For sake of simplicity, we will not implement any mechanism to escape
dollar signs, so if the format strings contains dollar signs for other
reasons (for instance there is money involved) the library will not
work.

The library is heavily based on list processing.
Lists are the most common data structures in 
functional languages (they formed the core of Lisp at its beginning) . 
You should look at the `basis library`_
to see what you can do with lists. Here I will just say that SML lists are 
linked lists in the same sense of Lisp or Scheme (with the difference
that they are immutable) and not as in Python (Python lists are actually arrays,
Python is abusing the name).

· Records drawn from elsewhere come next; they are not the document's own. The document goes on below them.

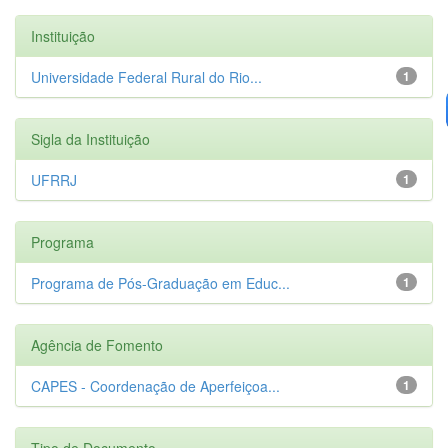
Instituição
Universidade Federal Rural do Rio...
1
Sigla da Instituição
UFRRJ
1
Programa
Programa de Pós-Graduação em Educ...
1
Agência de Fomento
CAPES - Coordenação de Aperfeiçoa...
1
Tipo de Documento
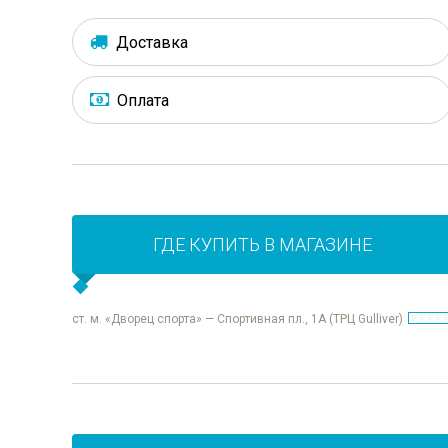
Доставка
Оплата
ГДЕ КУПИТЬ В МАГАЗИНЕ
ст. м. «Дворец спорта» — Спортивная пл., 1А (ТРЦ Gulliver)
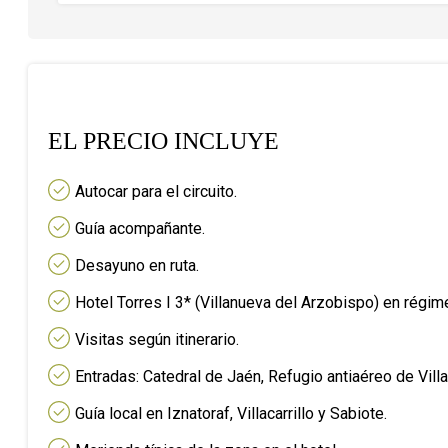
EL PRECIO INCLUYE
Autocar para el circuito.
Guía acompañante.
Desayuno en ruta.
Hotel Torres I 3* (Villanueva del Arzobispo) en régim
Visitas según itinerario.
Entradas: Catedral de Jaén, Refugio antiaéreo de Villac
Guía local en Iznatoraf, Villacarrillo y Sabiote.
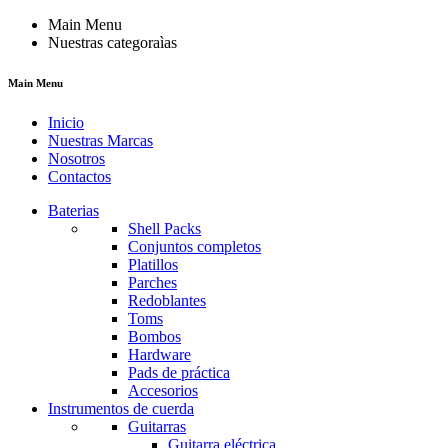
Main Menu
Nuestras categoraìas
Main Menu
Inicio
Nuestras Marcas
Nosotros
Contactos
Baterias
Shell Packs
Conjuntos completos
Platillos
Parches
Redoblantes
Toms
Bombos
Hardware
Pads de práctica
Accesorios
Instrumentos de cuerda
Guitarras
Guitarra eléctrica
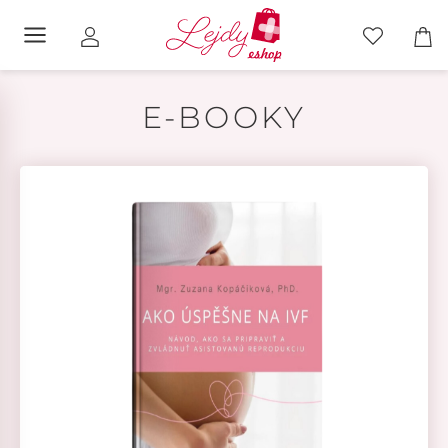
E-BOOKY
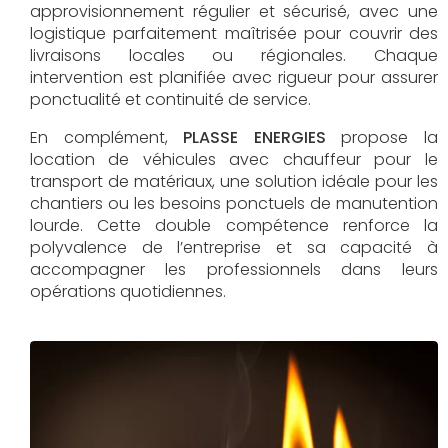
approvisionnement régulier et sécurisé, avec une
logistique parfaitement maîtrisée pour couvrir des
livraisons locales ou régionales. Chaque
intervention est planifiée avec rigueur pour assurer
ponctualité et continuité de service.
En complément,
PLASSE ENERGIES
propose la
location de véhicules avec chauffeur pour le
transport de matériaux, une solution idéale pour les
chantiers ou les besoins ponctuels de manutention
lourde. Cette double compétence renforce la
polyvalence de l’entreprise et sa capacité à
accompagner les professionnels dans leurs
opérations quotidiennes.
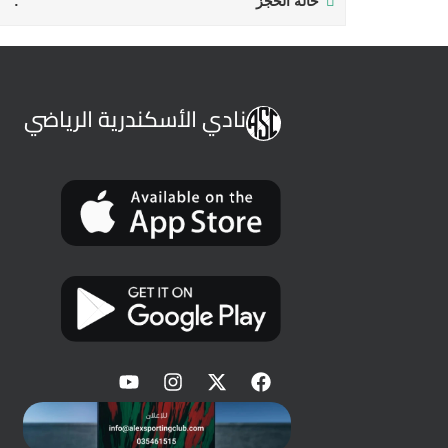
حالة الحجز
نادي الأسكندرية الرياضي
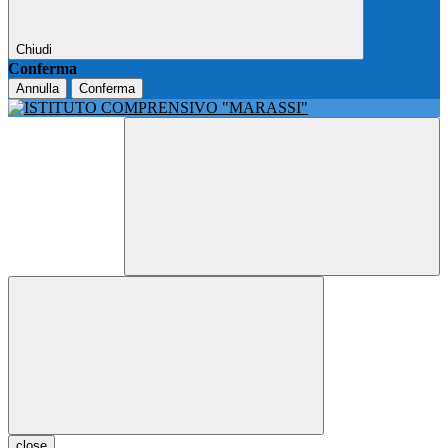
Chiudi
Conferma
Annulla
Conferma
close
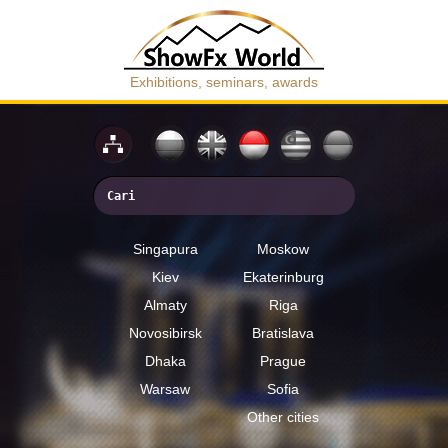
Exhibitions, seminars, awards
Singapura
Moskow
Kiev
Ekaterinburg
Almaty
Riga
Novosibirsk
Bratislava
Dhaka
Prague
Warsaw
Sofia
Other cities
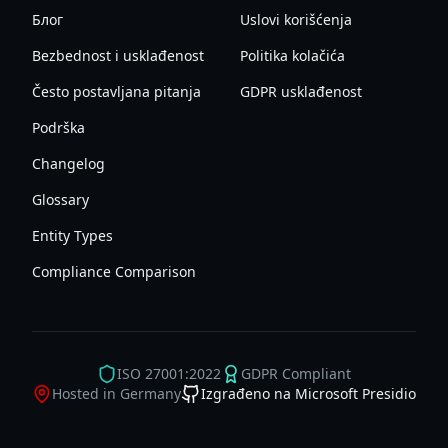
Блог
Uslovi korišćenja
Bezbednost i usklađenost
Politika kolačića
Često postavljana pitanja
GDPR usklađenost
Podrška
Changelog
Glossary
Entity Types
Compliance Comparison
ISO 27001:2022
GDPR Compliant
Hosted in Germany
Izgrađeno na Microsoft Presidio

Just as in Scheme, where

  ``(list 1 2)``

is a shortcut for

 ``(cons 1 (cons 2 '()))``

in ML

  ``[1, 2]``

is a shortcut for

 ``1::2::[]``

and ``::`` is the *cons* operator (short for constructor). 
If you don't know Scheme, a SML lists should be thought of as of a
nested Python list, i.e.

   ``[1, 2] (SML) => [1, [2, []]] (Python)``

.. _basis library: http://www.standardml.org/Basis/list.html 
 
The core of the algorithm used in the interpolation library is a
recursive function which takes a list of N+1 terms ``t_1 ... t_{N+1}``
and a list of N arguments ``a_1 .. a_N`` and returns the string
obtained by interspersing the terms with the arguments,

  ``t_1 ^ a_1 ^ ... _tN ^ a_N ^ t_{N+1}``

For instance, we will be interspersing ``["The square of ", " is ", "\n"]`` with
 ``["3", "9"]``.

Here is the code::

 $ cat format.aml

.. include:: format.aml 
    :literal: 

A few comments are in order.

1.
 We used the ability to define exceptions with a value:
 ``exception ArityError of string`` means that ``ArityError`` accepts
 a string argument (the error message).

2.
 We used the standard library ``String.fields`` utility, which splits a string
 according to a delimiter; in our case  ``String.fields (fn c => c = #"$") templ``
 splits the template into a list a strings using the character ``$`` as delimiter.
 In SML characters are specified with a sharp notation, so the character ``$``
 is written ``#"$"``.

3.
 The  builtin ``concat`` concatenates a list of strings whereas ``rev`` reverts
 a list; you are advised to read the documentation or any book on SML for more.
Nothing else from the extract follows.